Drone metal is the slowest end of the entire metal spectrum. A typical track contains fewer note changes in twenty minutes than a thrash song contains in twenty seconds. The point is the sustain, the feedback decay, the way a single chord sounds when it is allowed to bloom for a minute and then taken away.

What defines it

Tempos approach motionlessness. Guitars are usually tuned far below standard, often in the C or B range or lower, and held in long sustained chords with heavy distortion and amplifier feedback. Drums, when present at all, mark glacial pulses rather than time signatures. Vocals are sparse or absent; when present, they tend towards chanted, whispered or guttural lows. Compositions favour slow textural change over development.

The American template

Seattle’s Earth, fronted by Dylan Carlson, is generally credited with the first proper drone metal records — Earth 2: Special Low-Frequency Version (1993) is the most-cited foundational text.

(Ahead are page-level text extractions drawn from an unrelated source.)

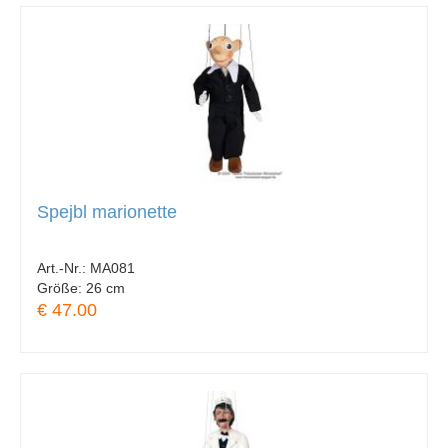
Spejbl marionette
Art.-Nr.:
MA081
Größe:
26 cm
€ 47.00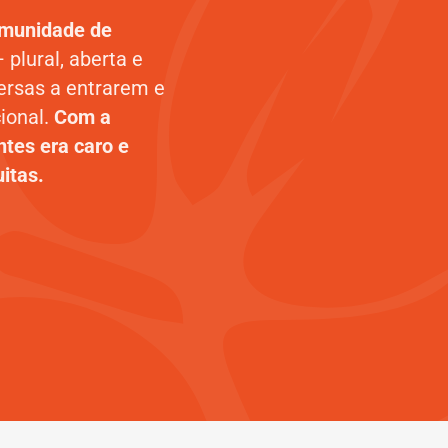
munidade de
– plural, aberta e
ersas a entrarem e
ional.
Com a
tes era caro e
uitas.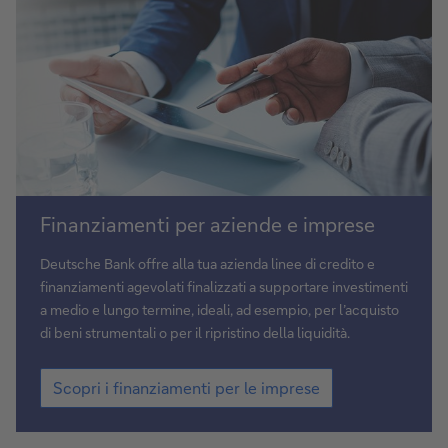
Scopri
Finanziamenti per aziende e imprese
i
finanziamenti
Deutsche Bank offre alla tua azienda linee di credito e
per
finanziamenti agevolati finalizzati a supportare investimenti
le
a medio e lungo termine, ideali, ad esempio, per l’acquisto
imprese
di beni strumentali o per il ripristino della liquidità.
Scopri
Scopri i finanziamenti per le imprese
i
finanziamenti
per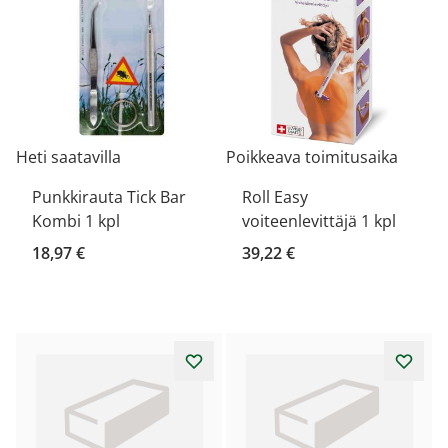
Heti saatavilla
Poikkeava toimitusaika
Punkkirauta Tick Bar
Roll Easy
Kombi 1 kpl
voiteenlevittäjä 1 kpl
18,97 €
39,22 €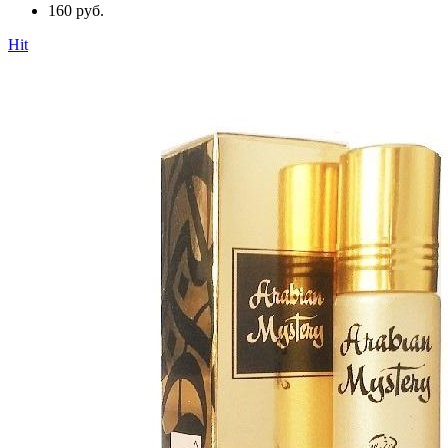
160 руб.
Hit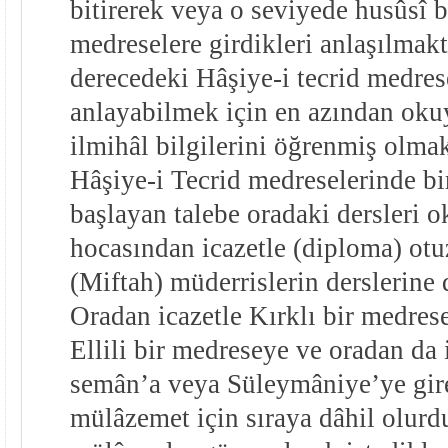
bitirerek veya o seviyede husûsî 
medreselere girdikleri anlaşılmakt
derecedeki Hâşiye-i tecrid medrese
anlayabilmek için en azından oku
ilmihâl bilgilerini öğrenmiş olma
Hâşiye-i Tecrid medreselerinde bi
başlayan talebe oradaki dersleri 
hocasından icazetle (diploma) otu
(Miftah) müderrislerin derslerine
Oradan icazetle Kırklı bir medrese
Ellili bir medreseye ve oradan da 
semân’a veya Süleymâniye’ye gire
mülâzemet için sıraya dâhil olurd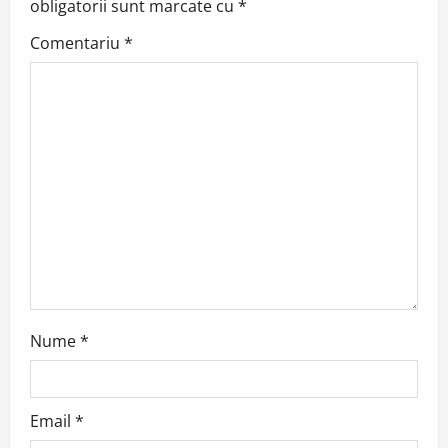
obligatorii sunt marcate cu
*
Comentariu
*
Nume
*
Email
*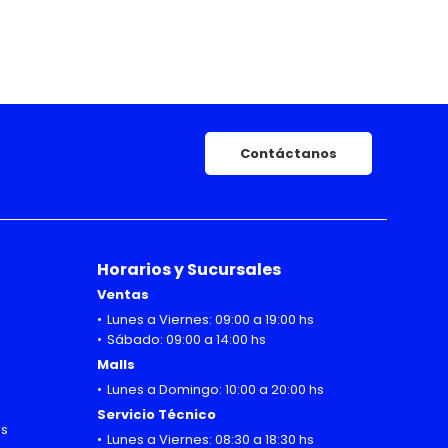
Contáctanos
Horarios y Sucursales
Ventas
Lunes a Viernes: 09:00 a 19:00 hs
Sábado: 09:00 a 14:00 hs
Malls
Lunes a Domingo: 10:00 a 20:00 hs
Servicio Técnico
hs
Lunes a Viernes: 08:30 a 18:30 hs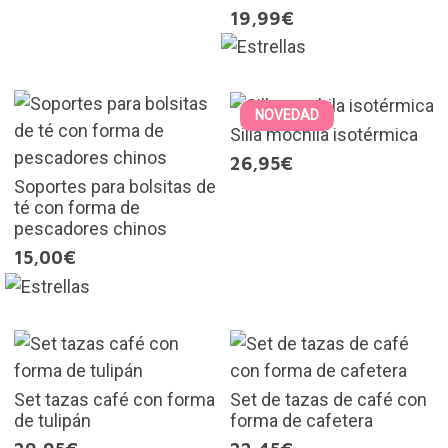
19,99€
NOVEDAD
Silla mochila isotérmica
26,95€
Soportes para bolsitas de
té con forma de
pescadores chinos
15,00€
Set tazas café con forma
Set de tazas de café con
de tulipán
forma de cafetera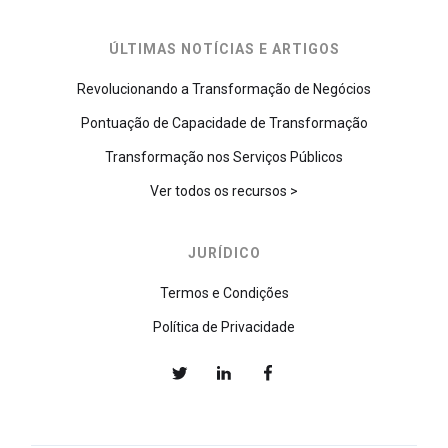
ÚLTIMAS NOTÍCIAS E ARTIGOS
Revolucionando a Transformação de Negócios
Pontuação de Capacidade de Transformação
Transformação nos Serviços Públicos
Ver todos os recursos >
JURÍDICO
Termos e Condições
Política de Privacidade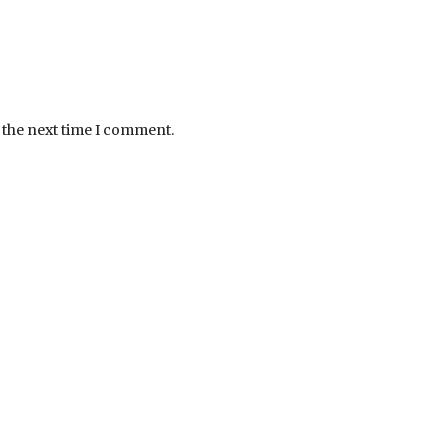
 the next time I comment.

Sunn O))) (the name visually represents a Sunn amplifier logo) built directly on that template in the late 1990s and became the genre’s most internationally visible act, partly through their highly theatrical live performances involving robes, fog and brutal volume. Khanate added vocal extremity. The American scene defined the surface of the genre.

The Japanese parallel

Boris, formed in Tokyo in 1992, ran a parallel track. Their output ranges far wider than drone metal alone — they have made rock, sludge, ambient, J-pop-adjacent material — but their slow records sit firmly within the genre and have been deeply influential, particularly Absolutego (1996) and the collaborative Altar with Sunn O))) in 2006. Other Japanese acts including Corrupted have extended the lineage.

Why it sits apart

Drone metal asks more of its listeners than most metal. The reward is a different kind of heaviness, one that operates on the body more than on the brain. The genre has a small but devoted audience and minimal crossover into adjacent metal scenes.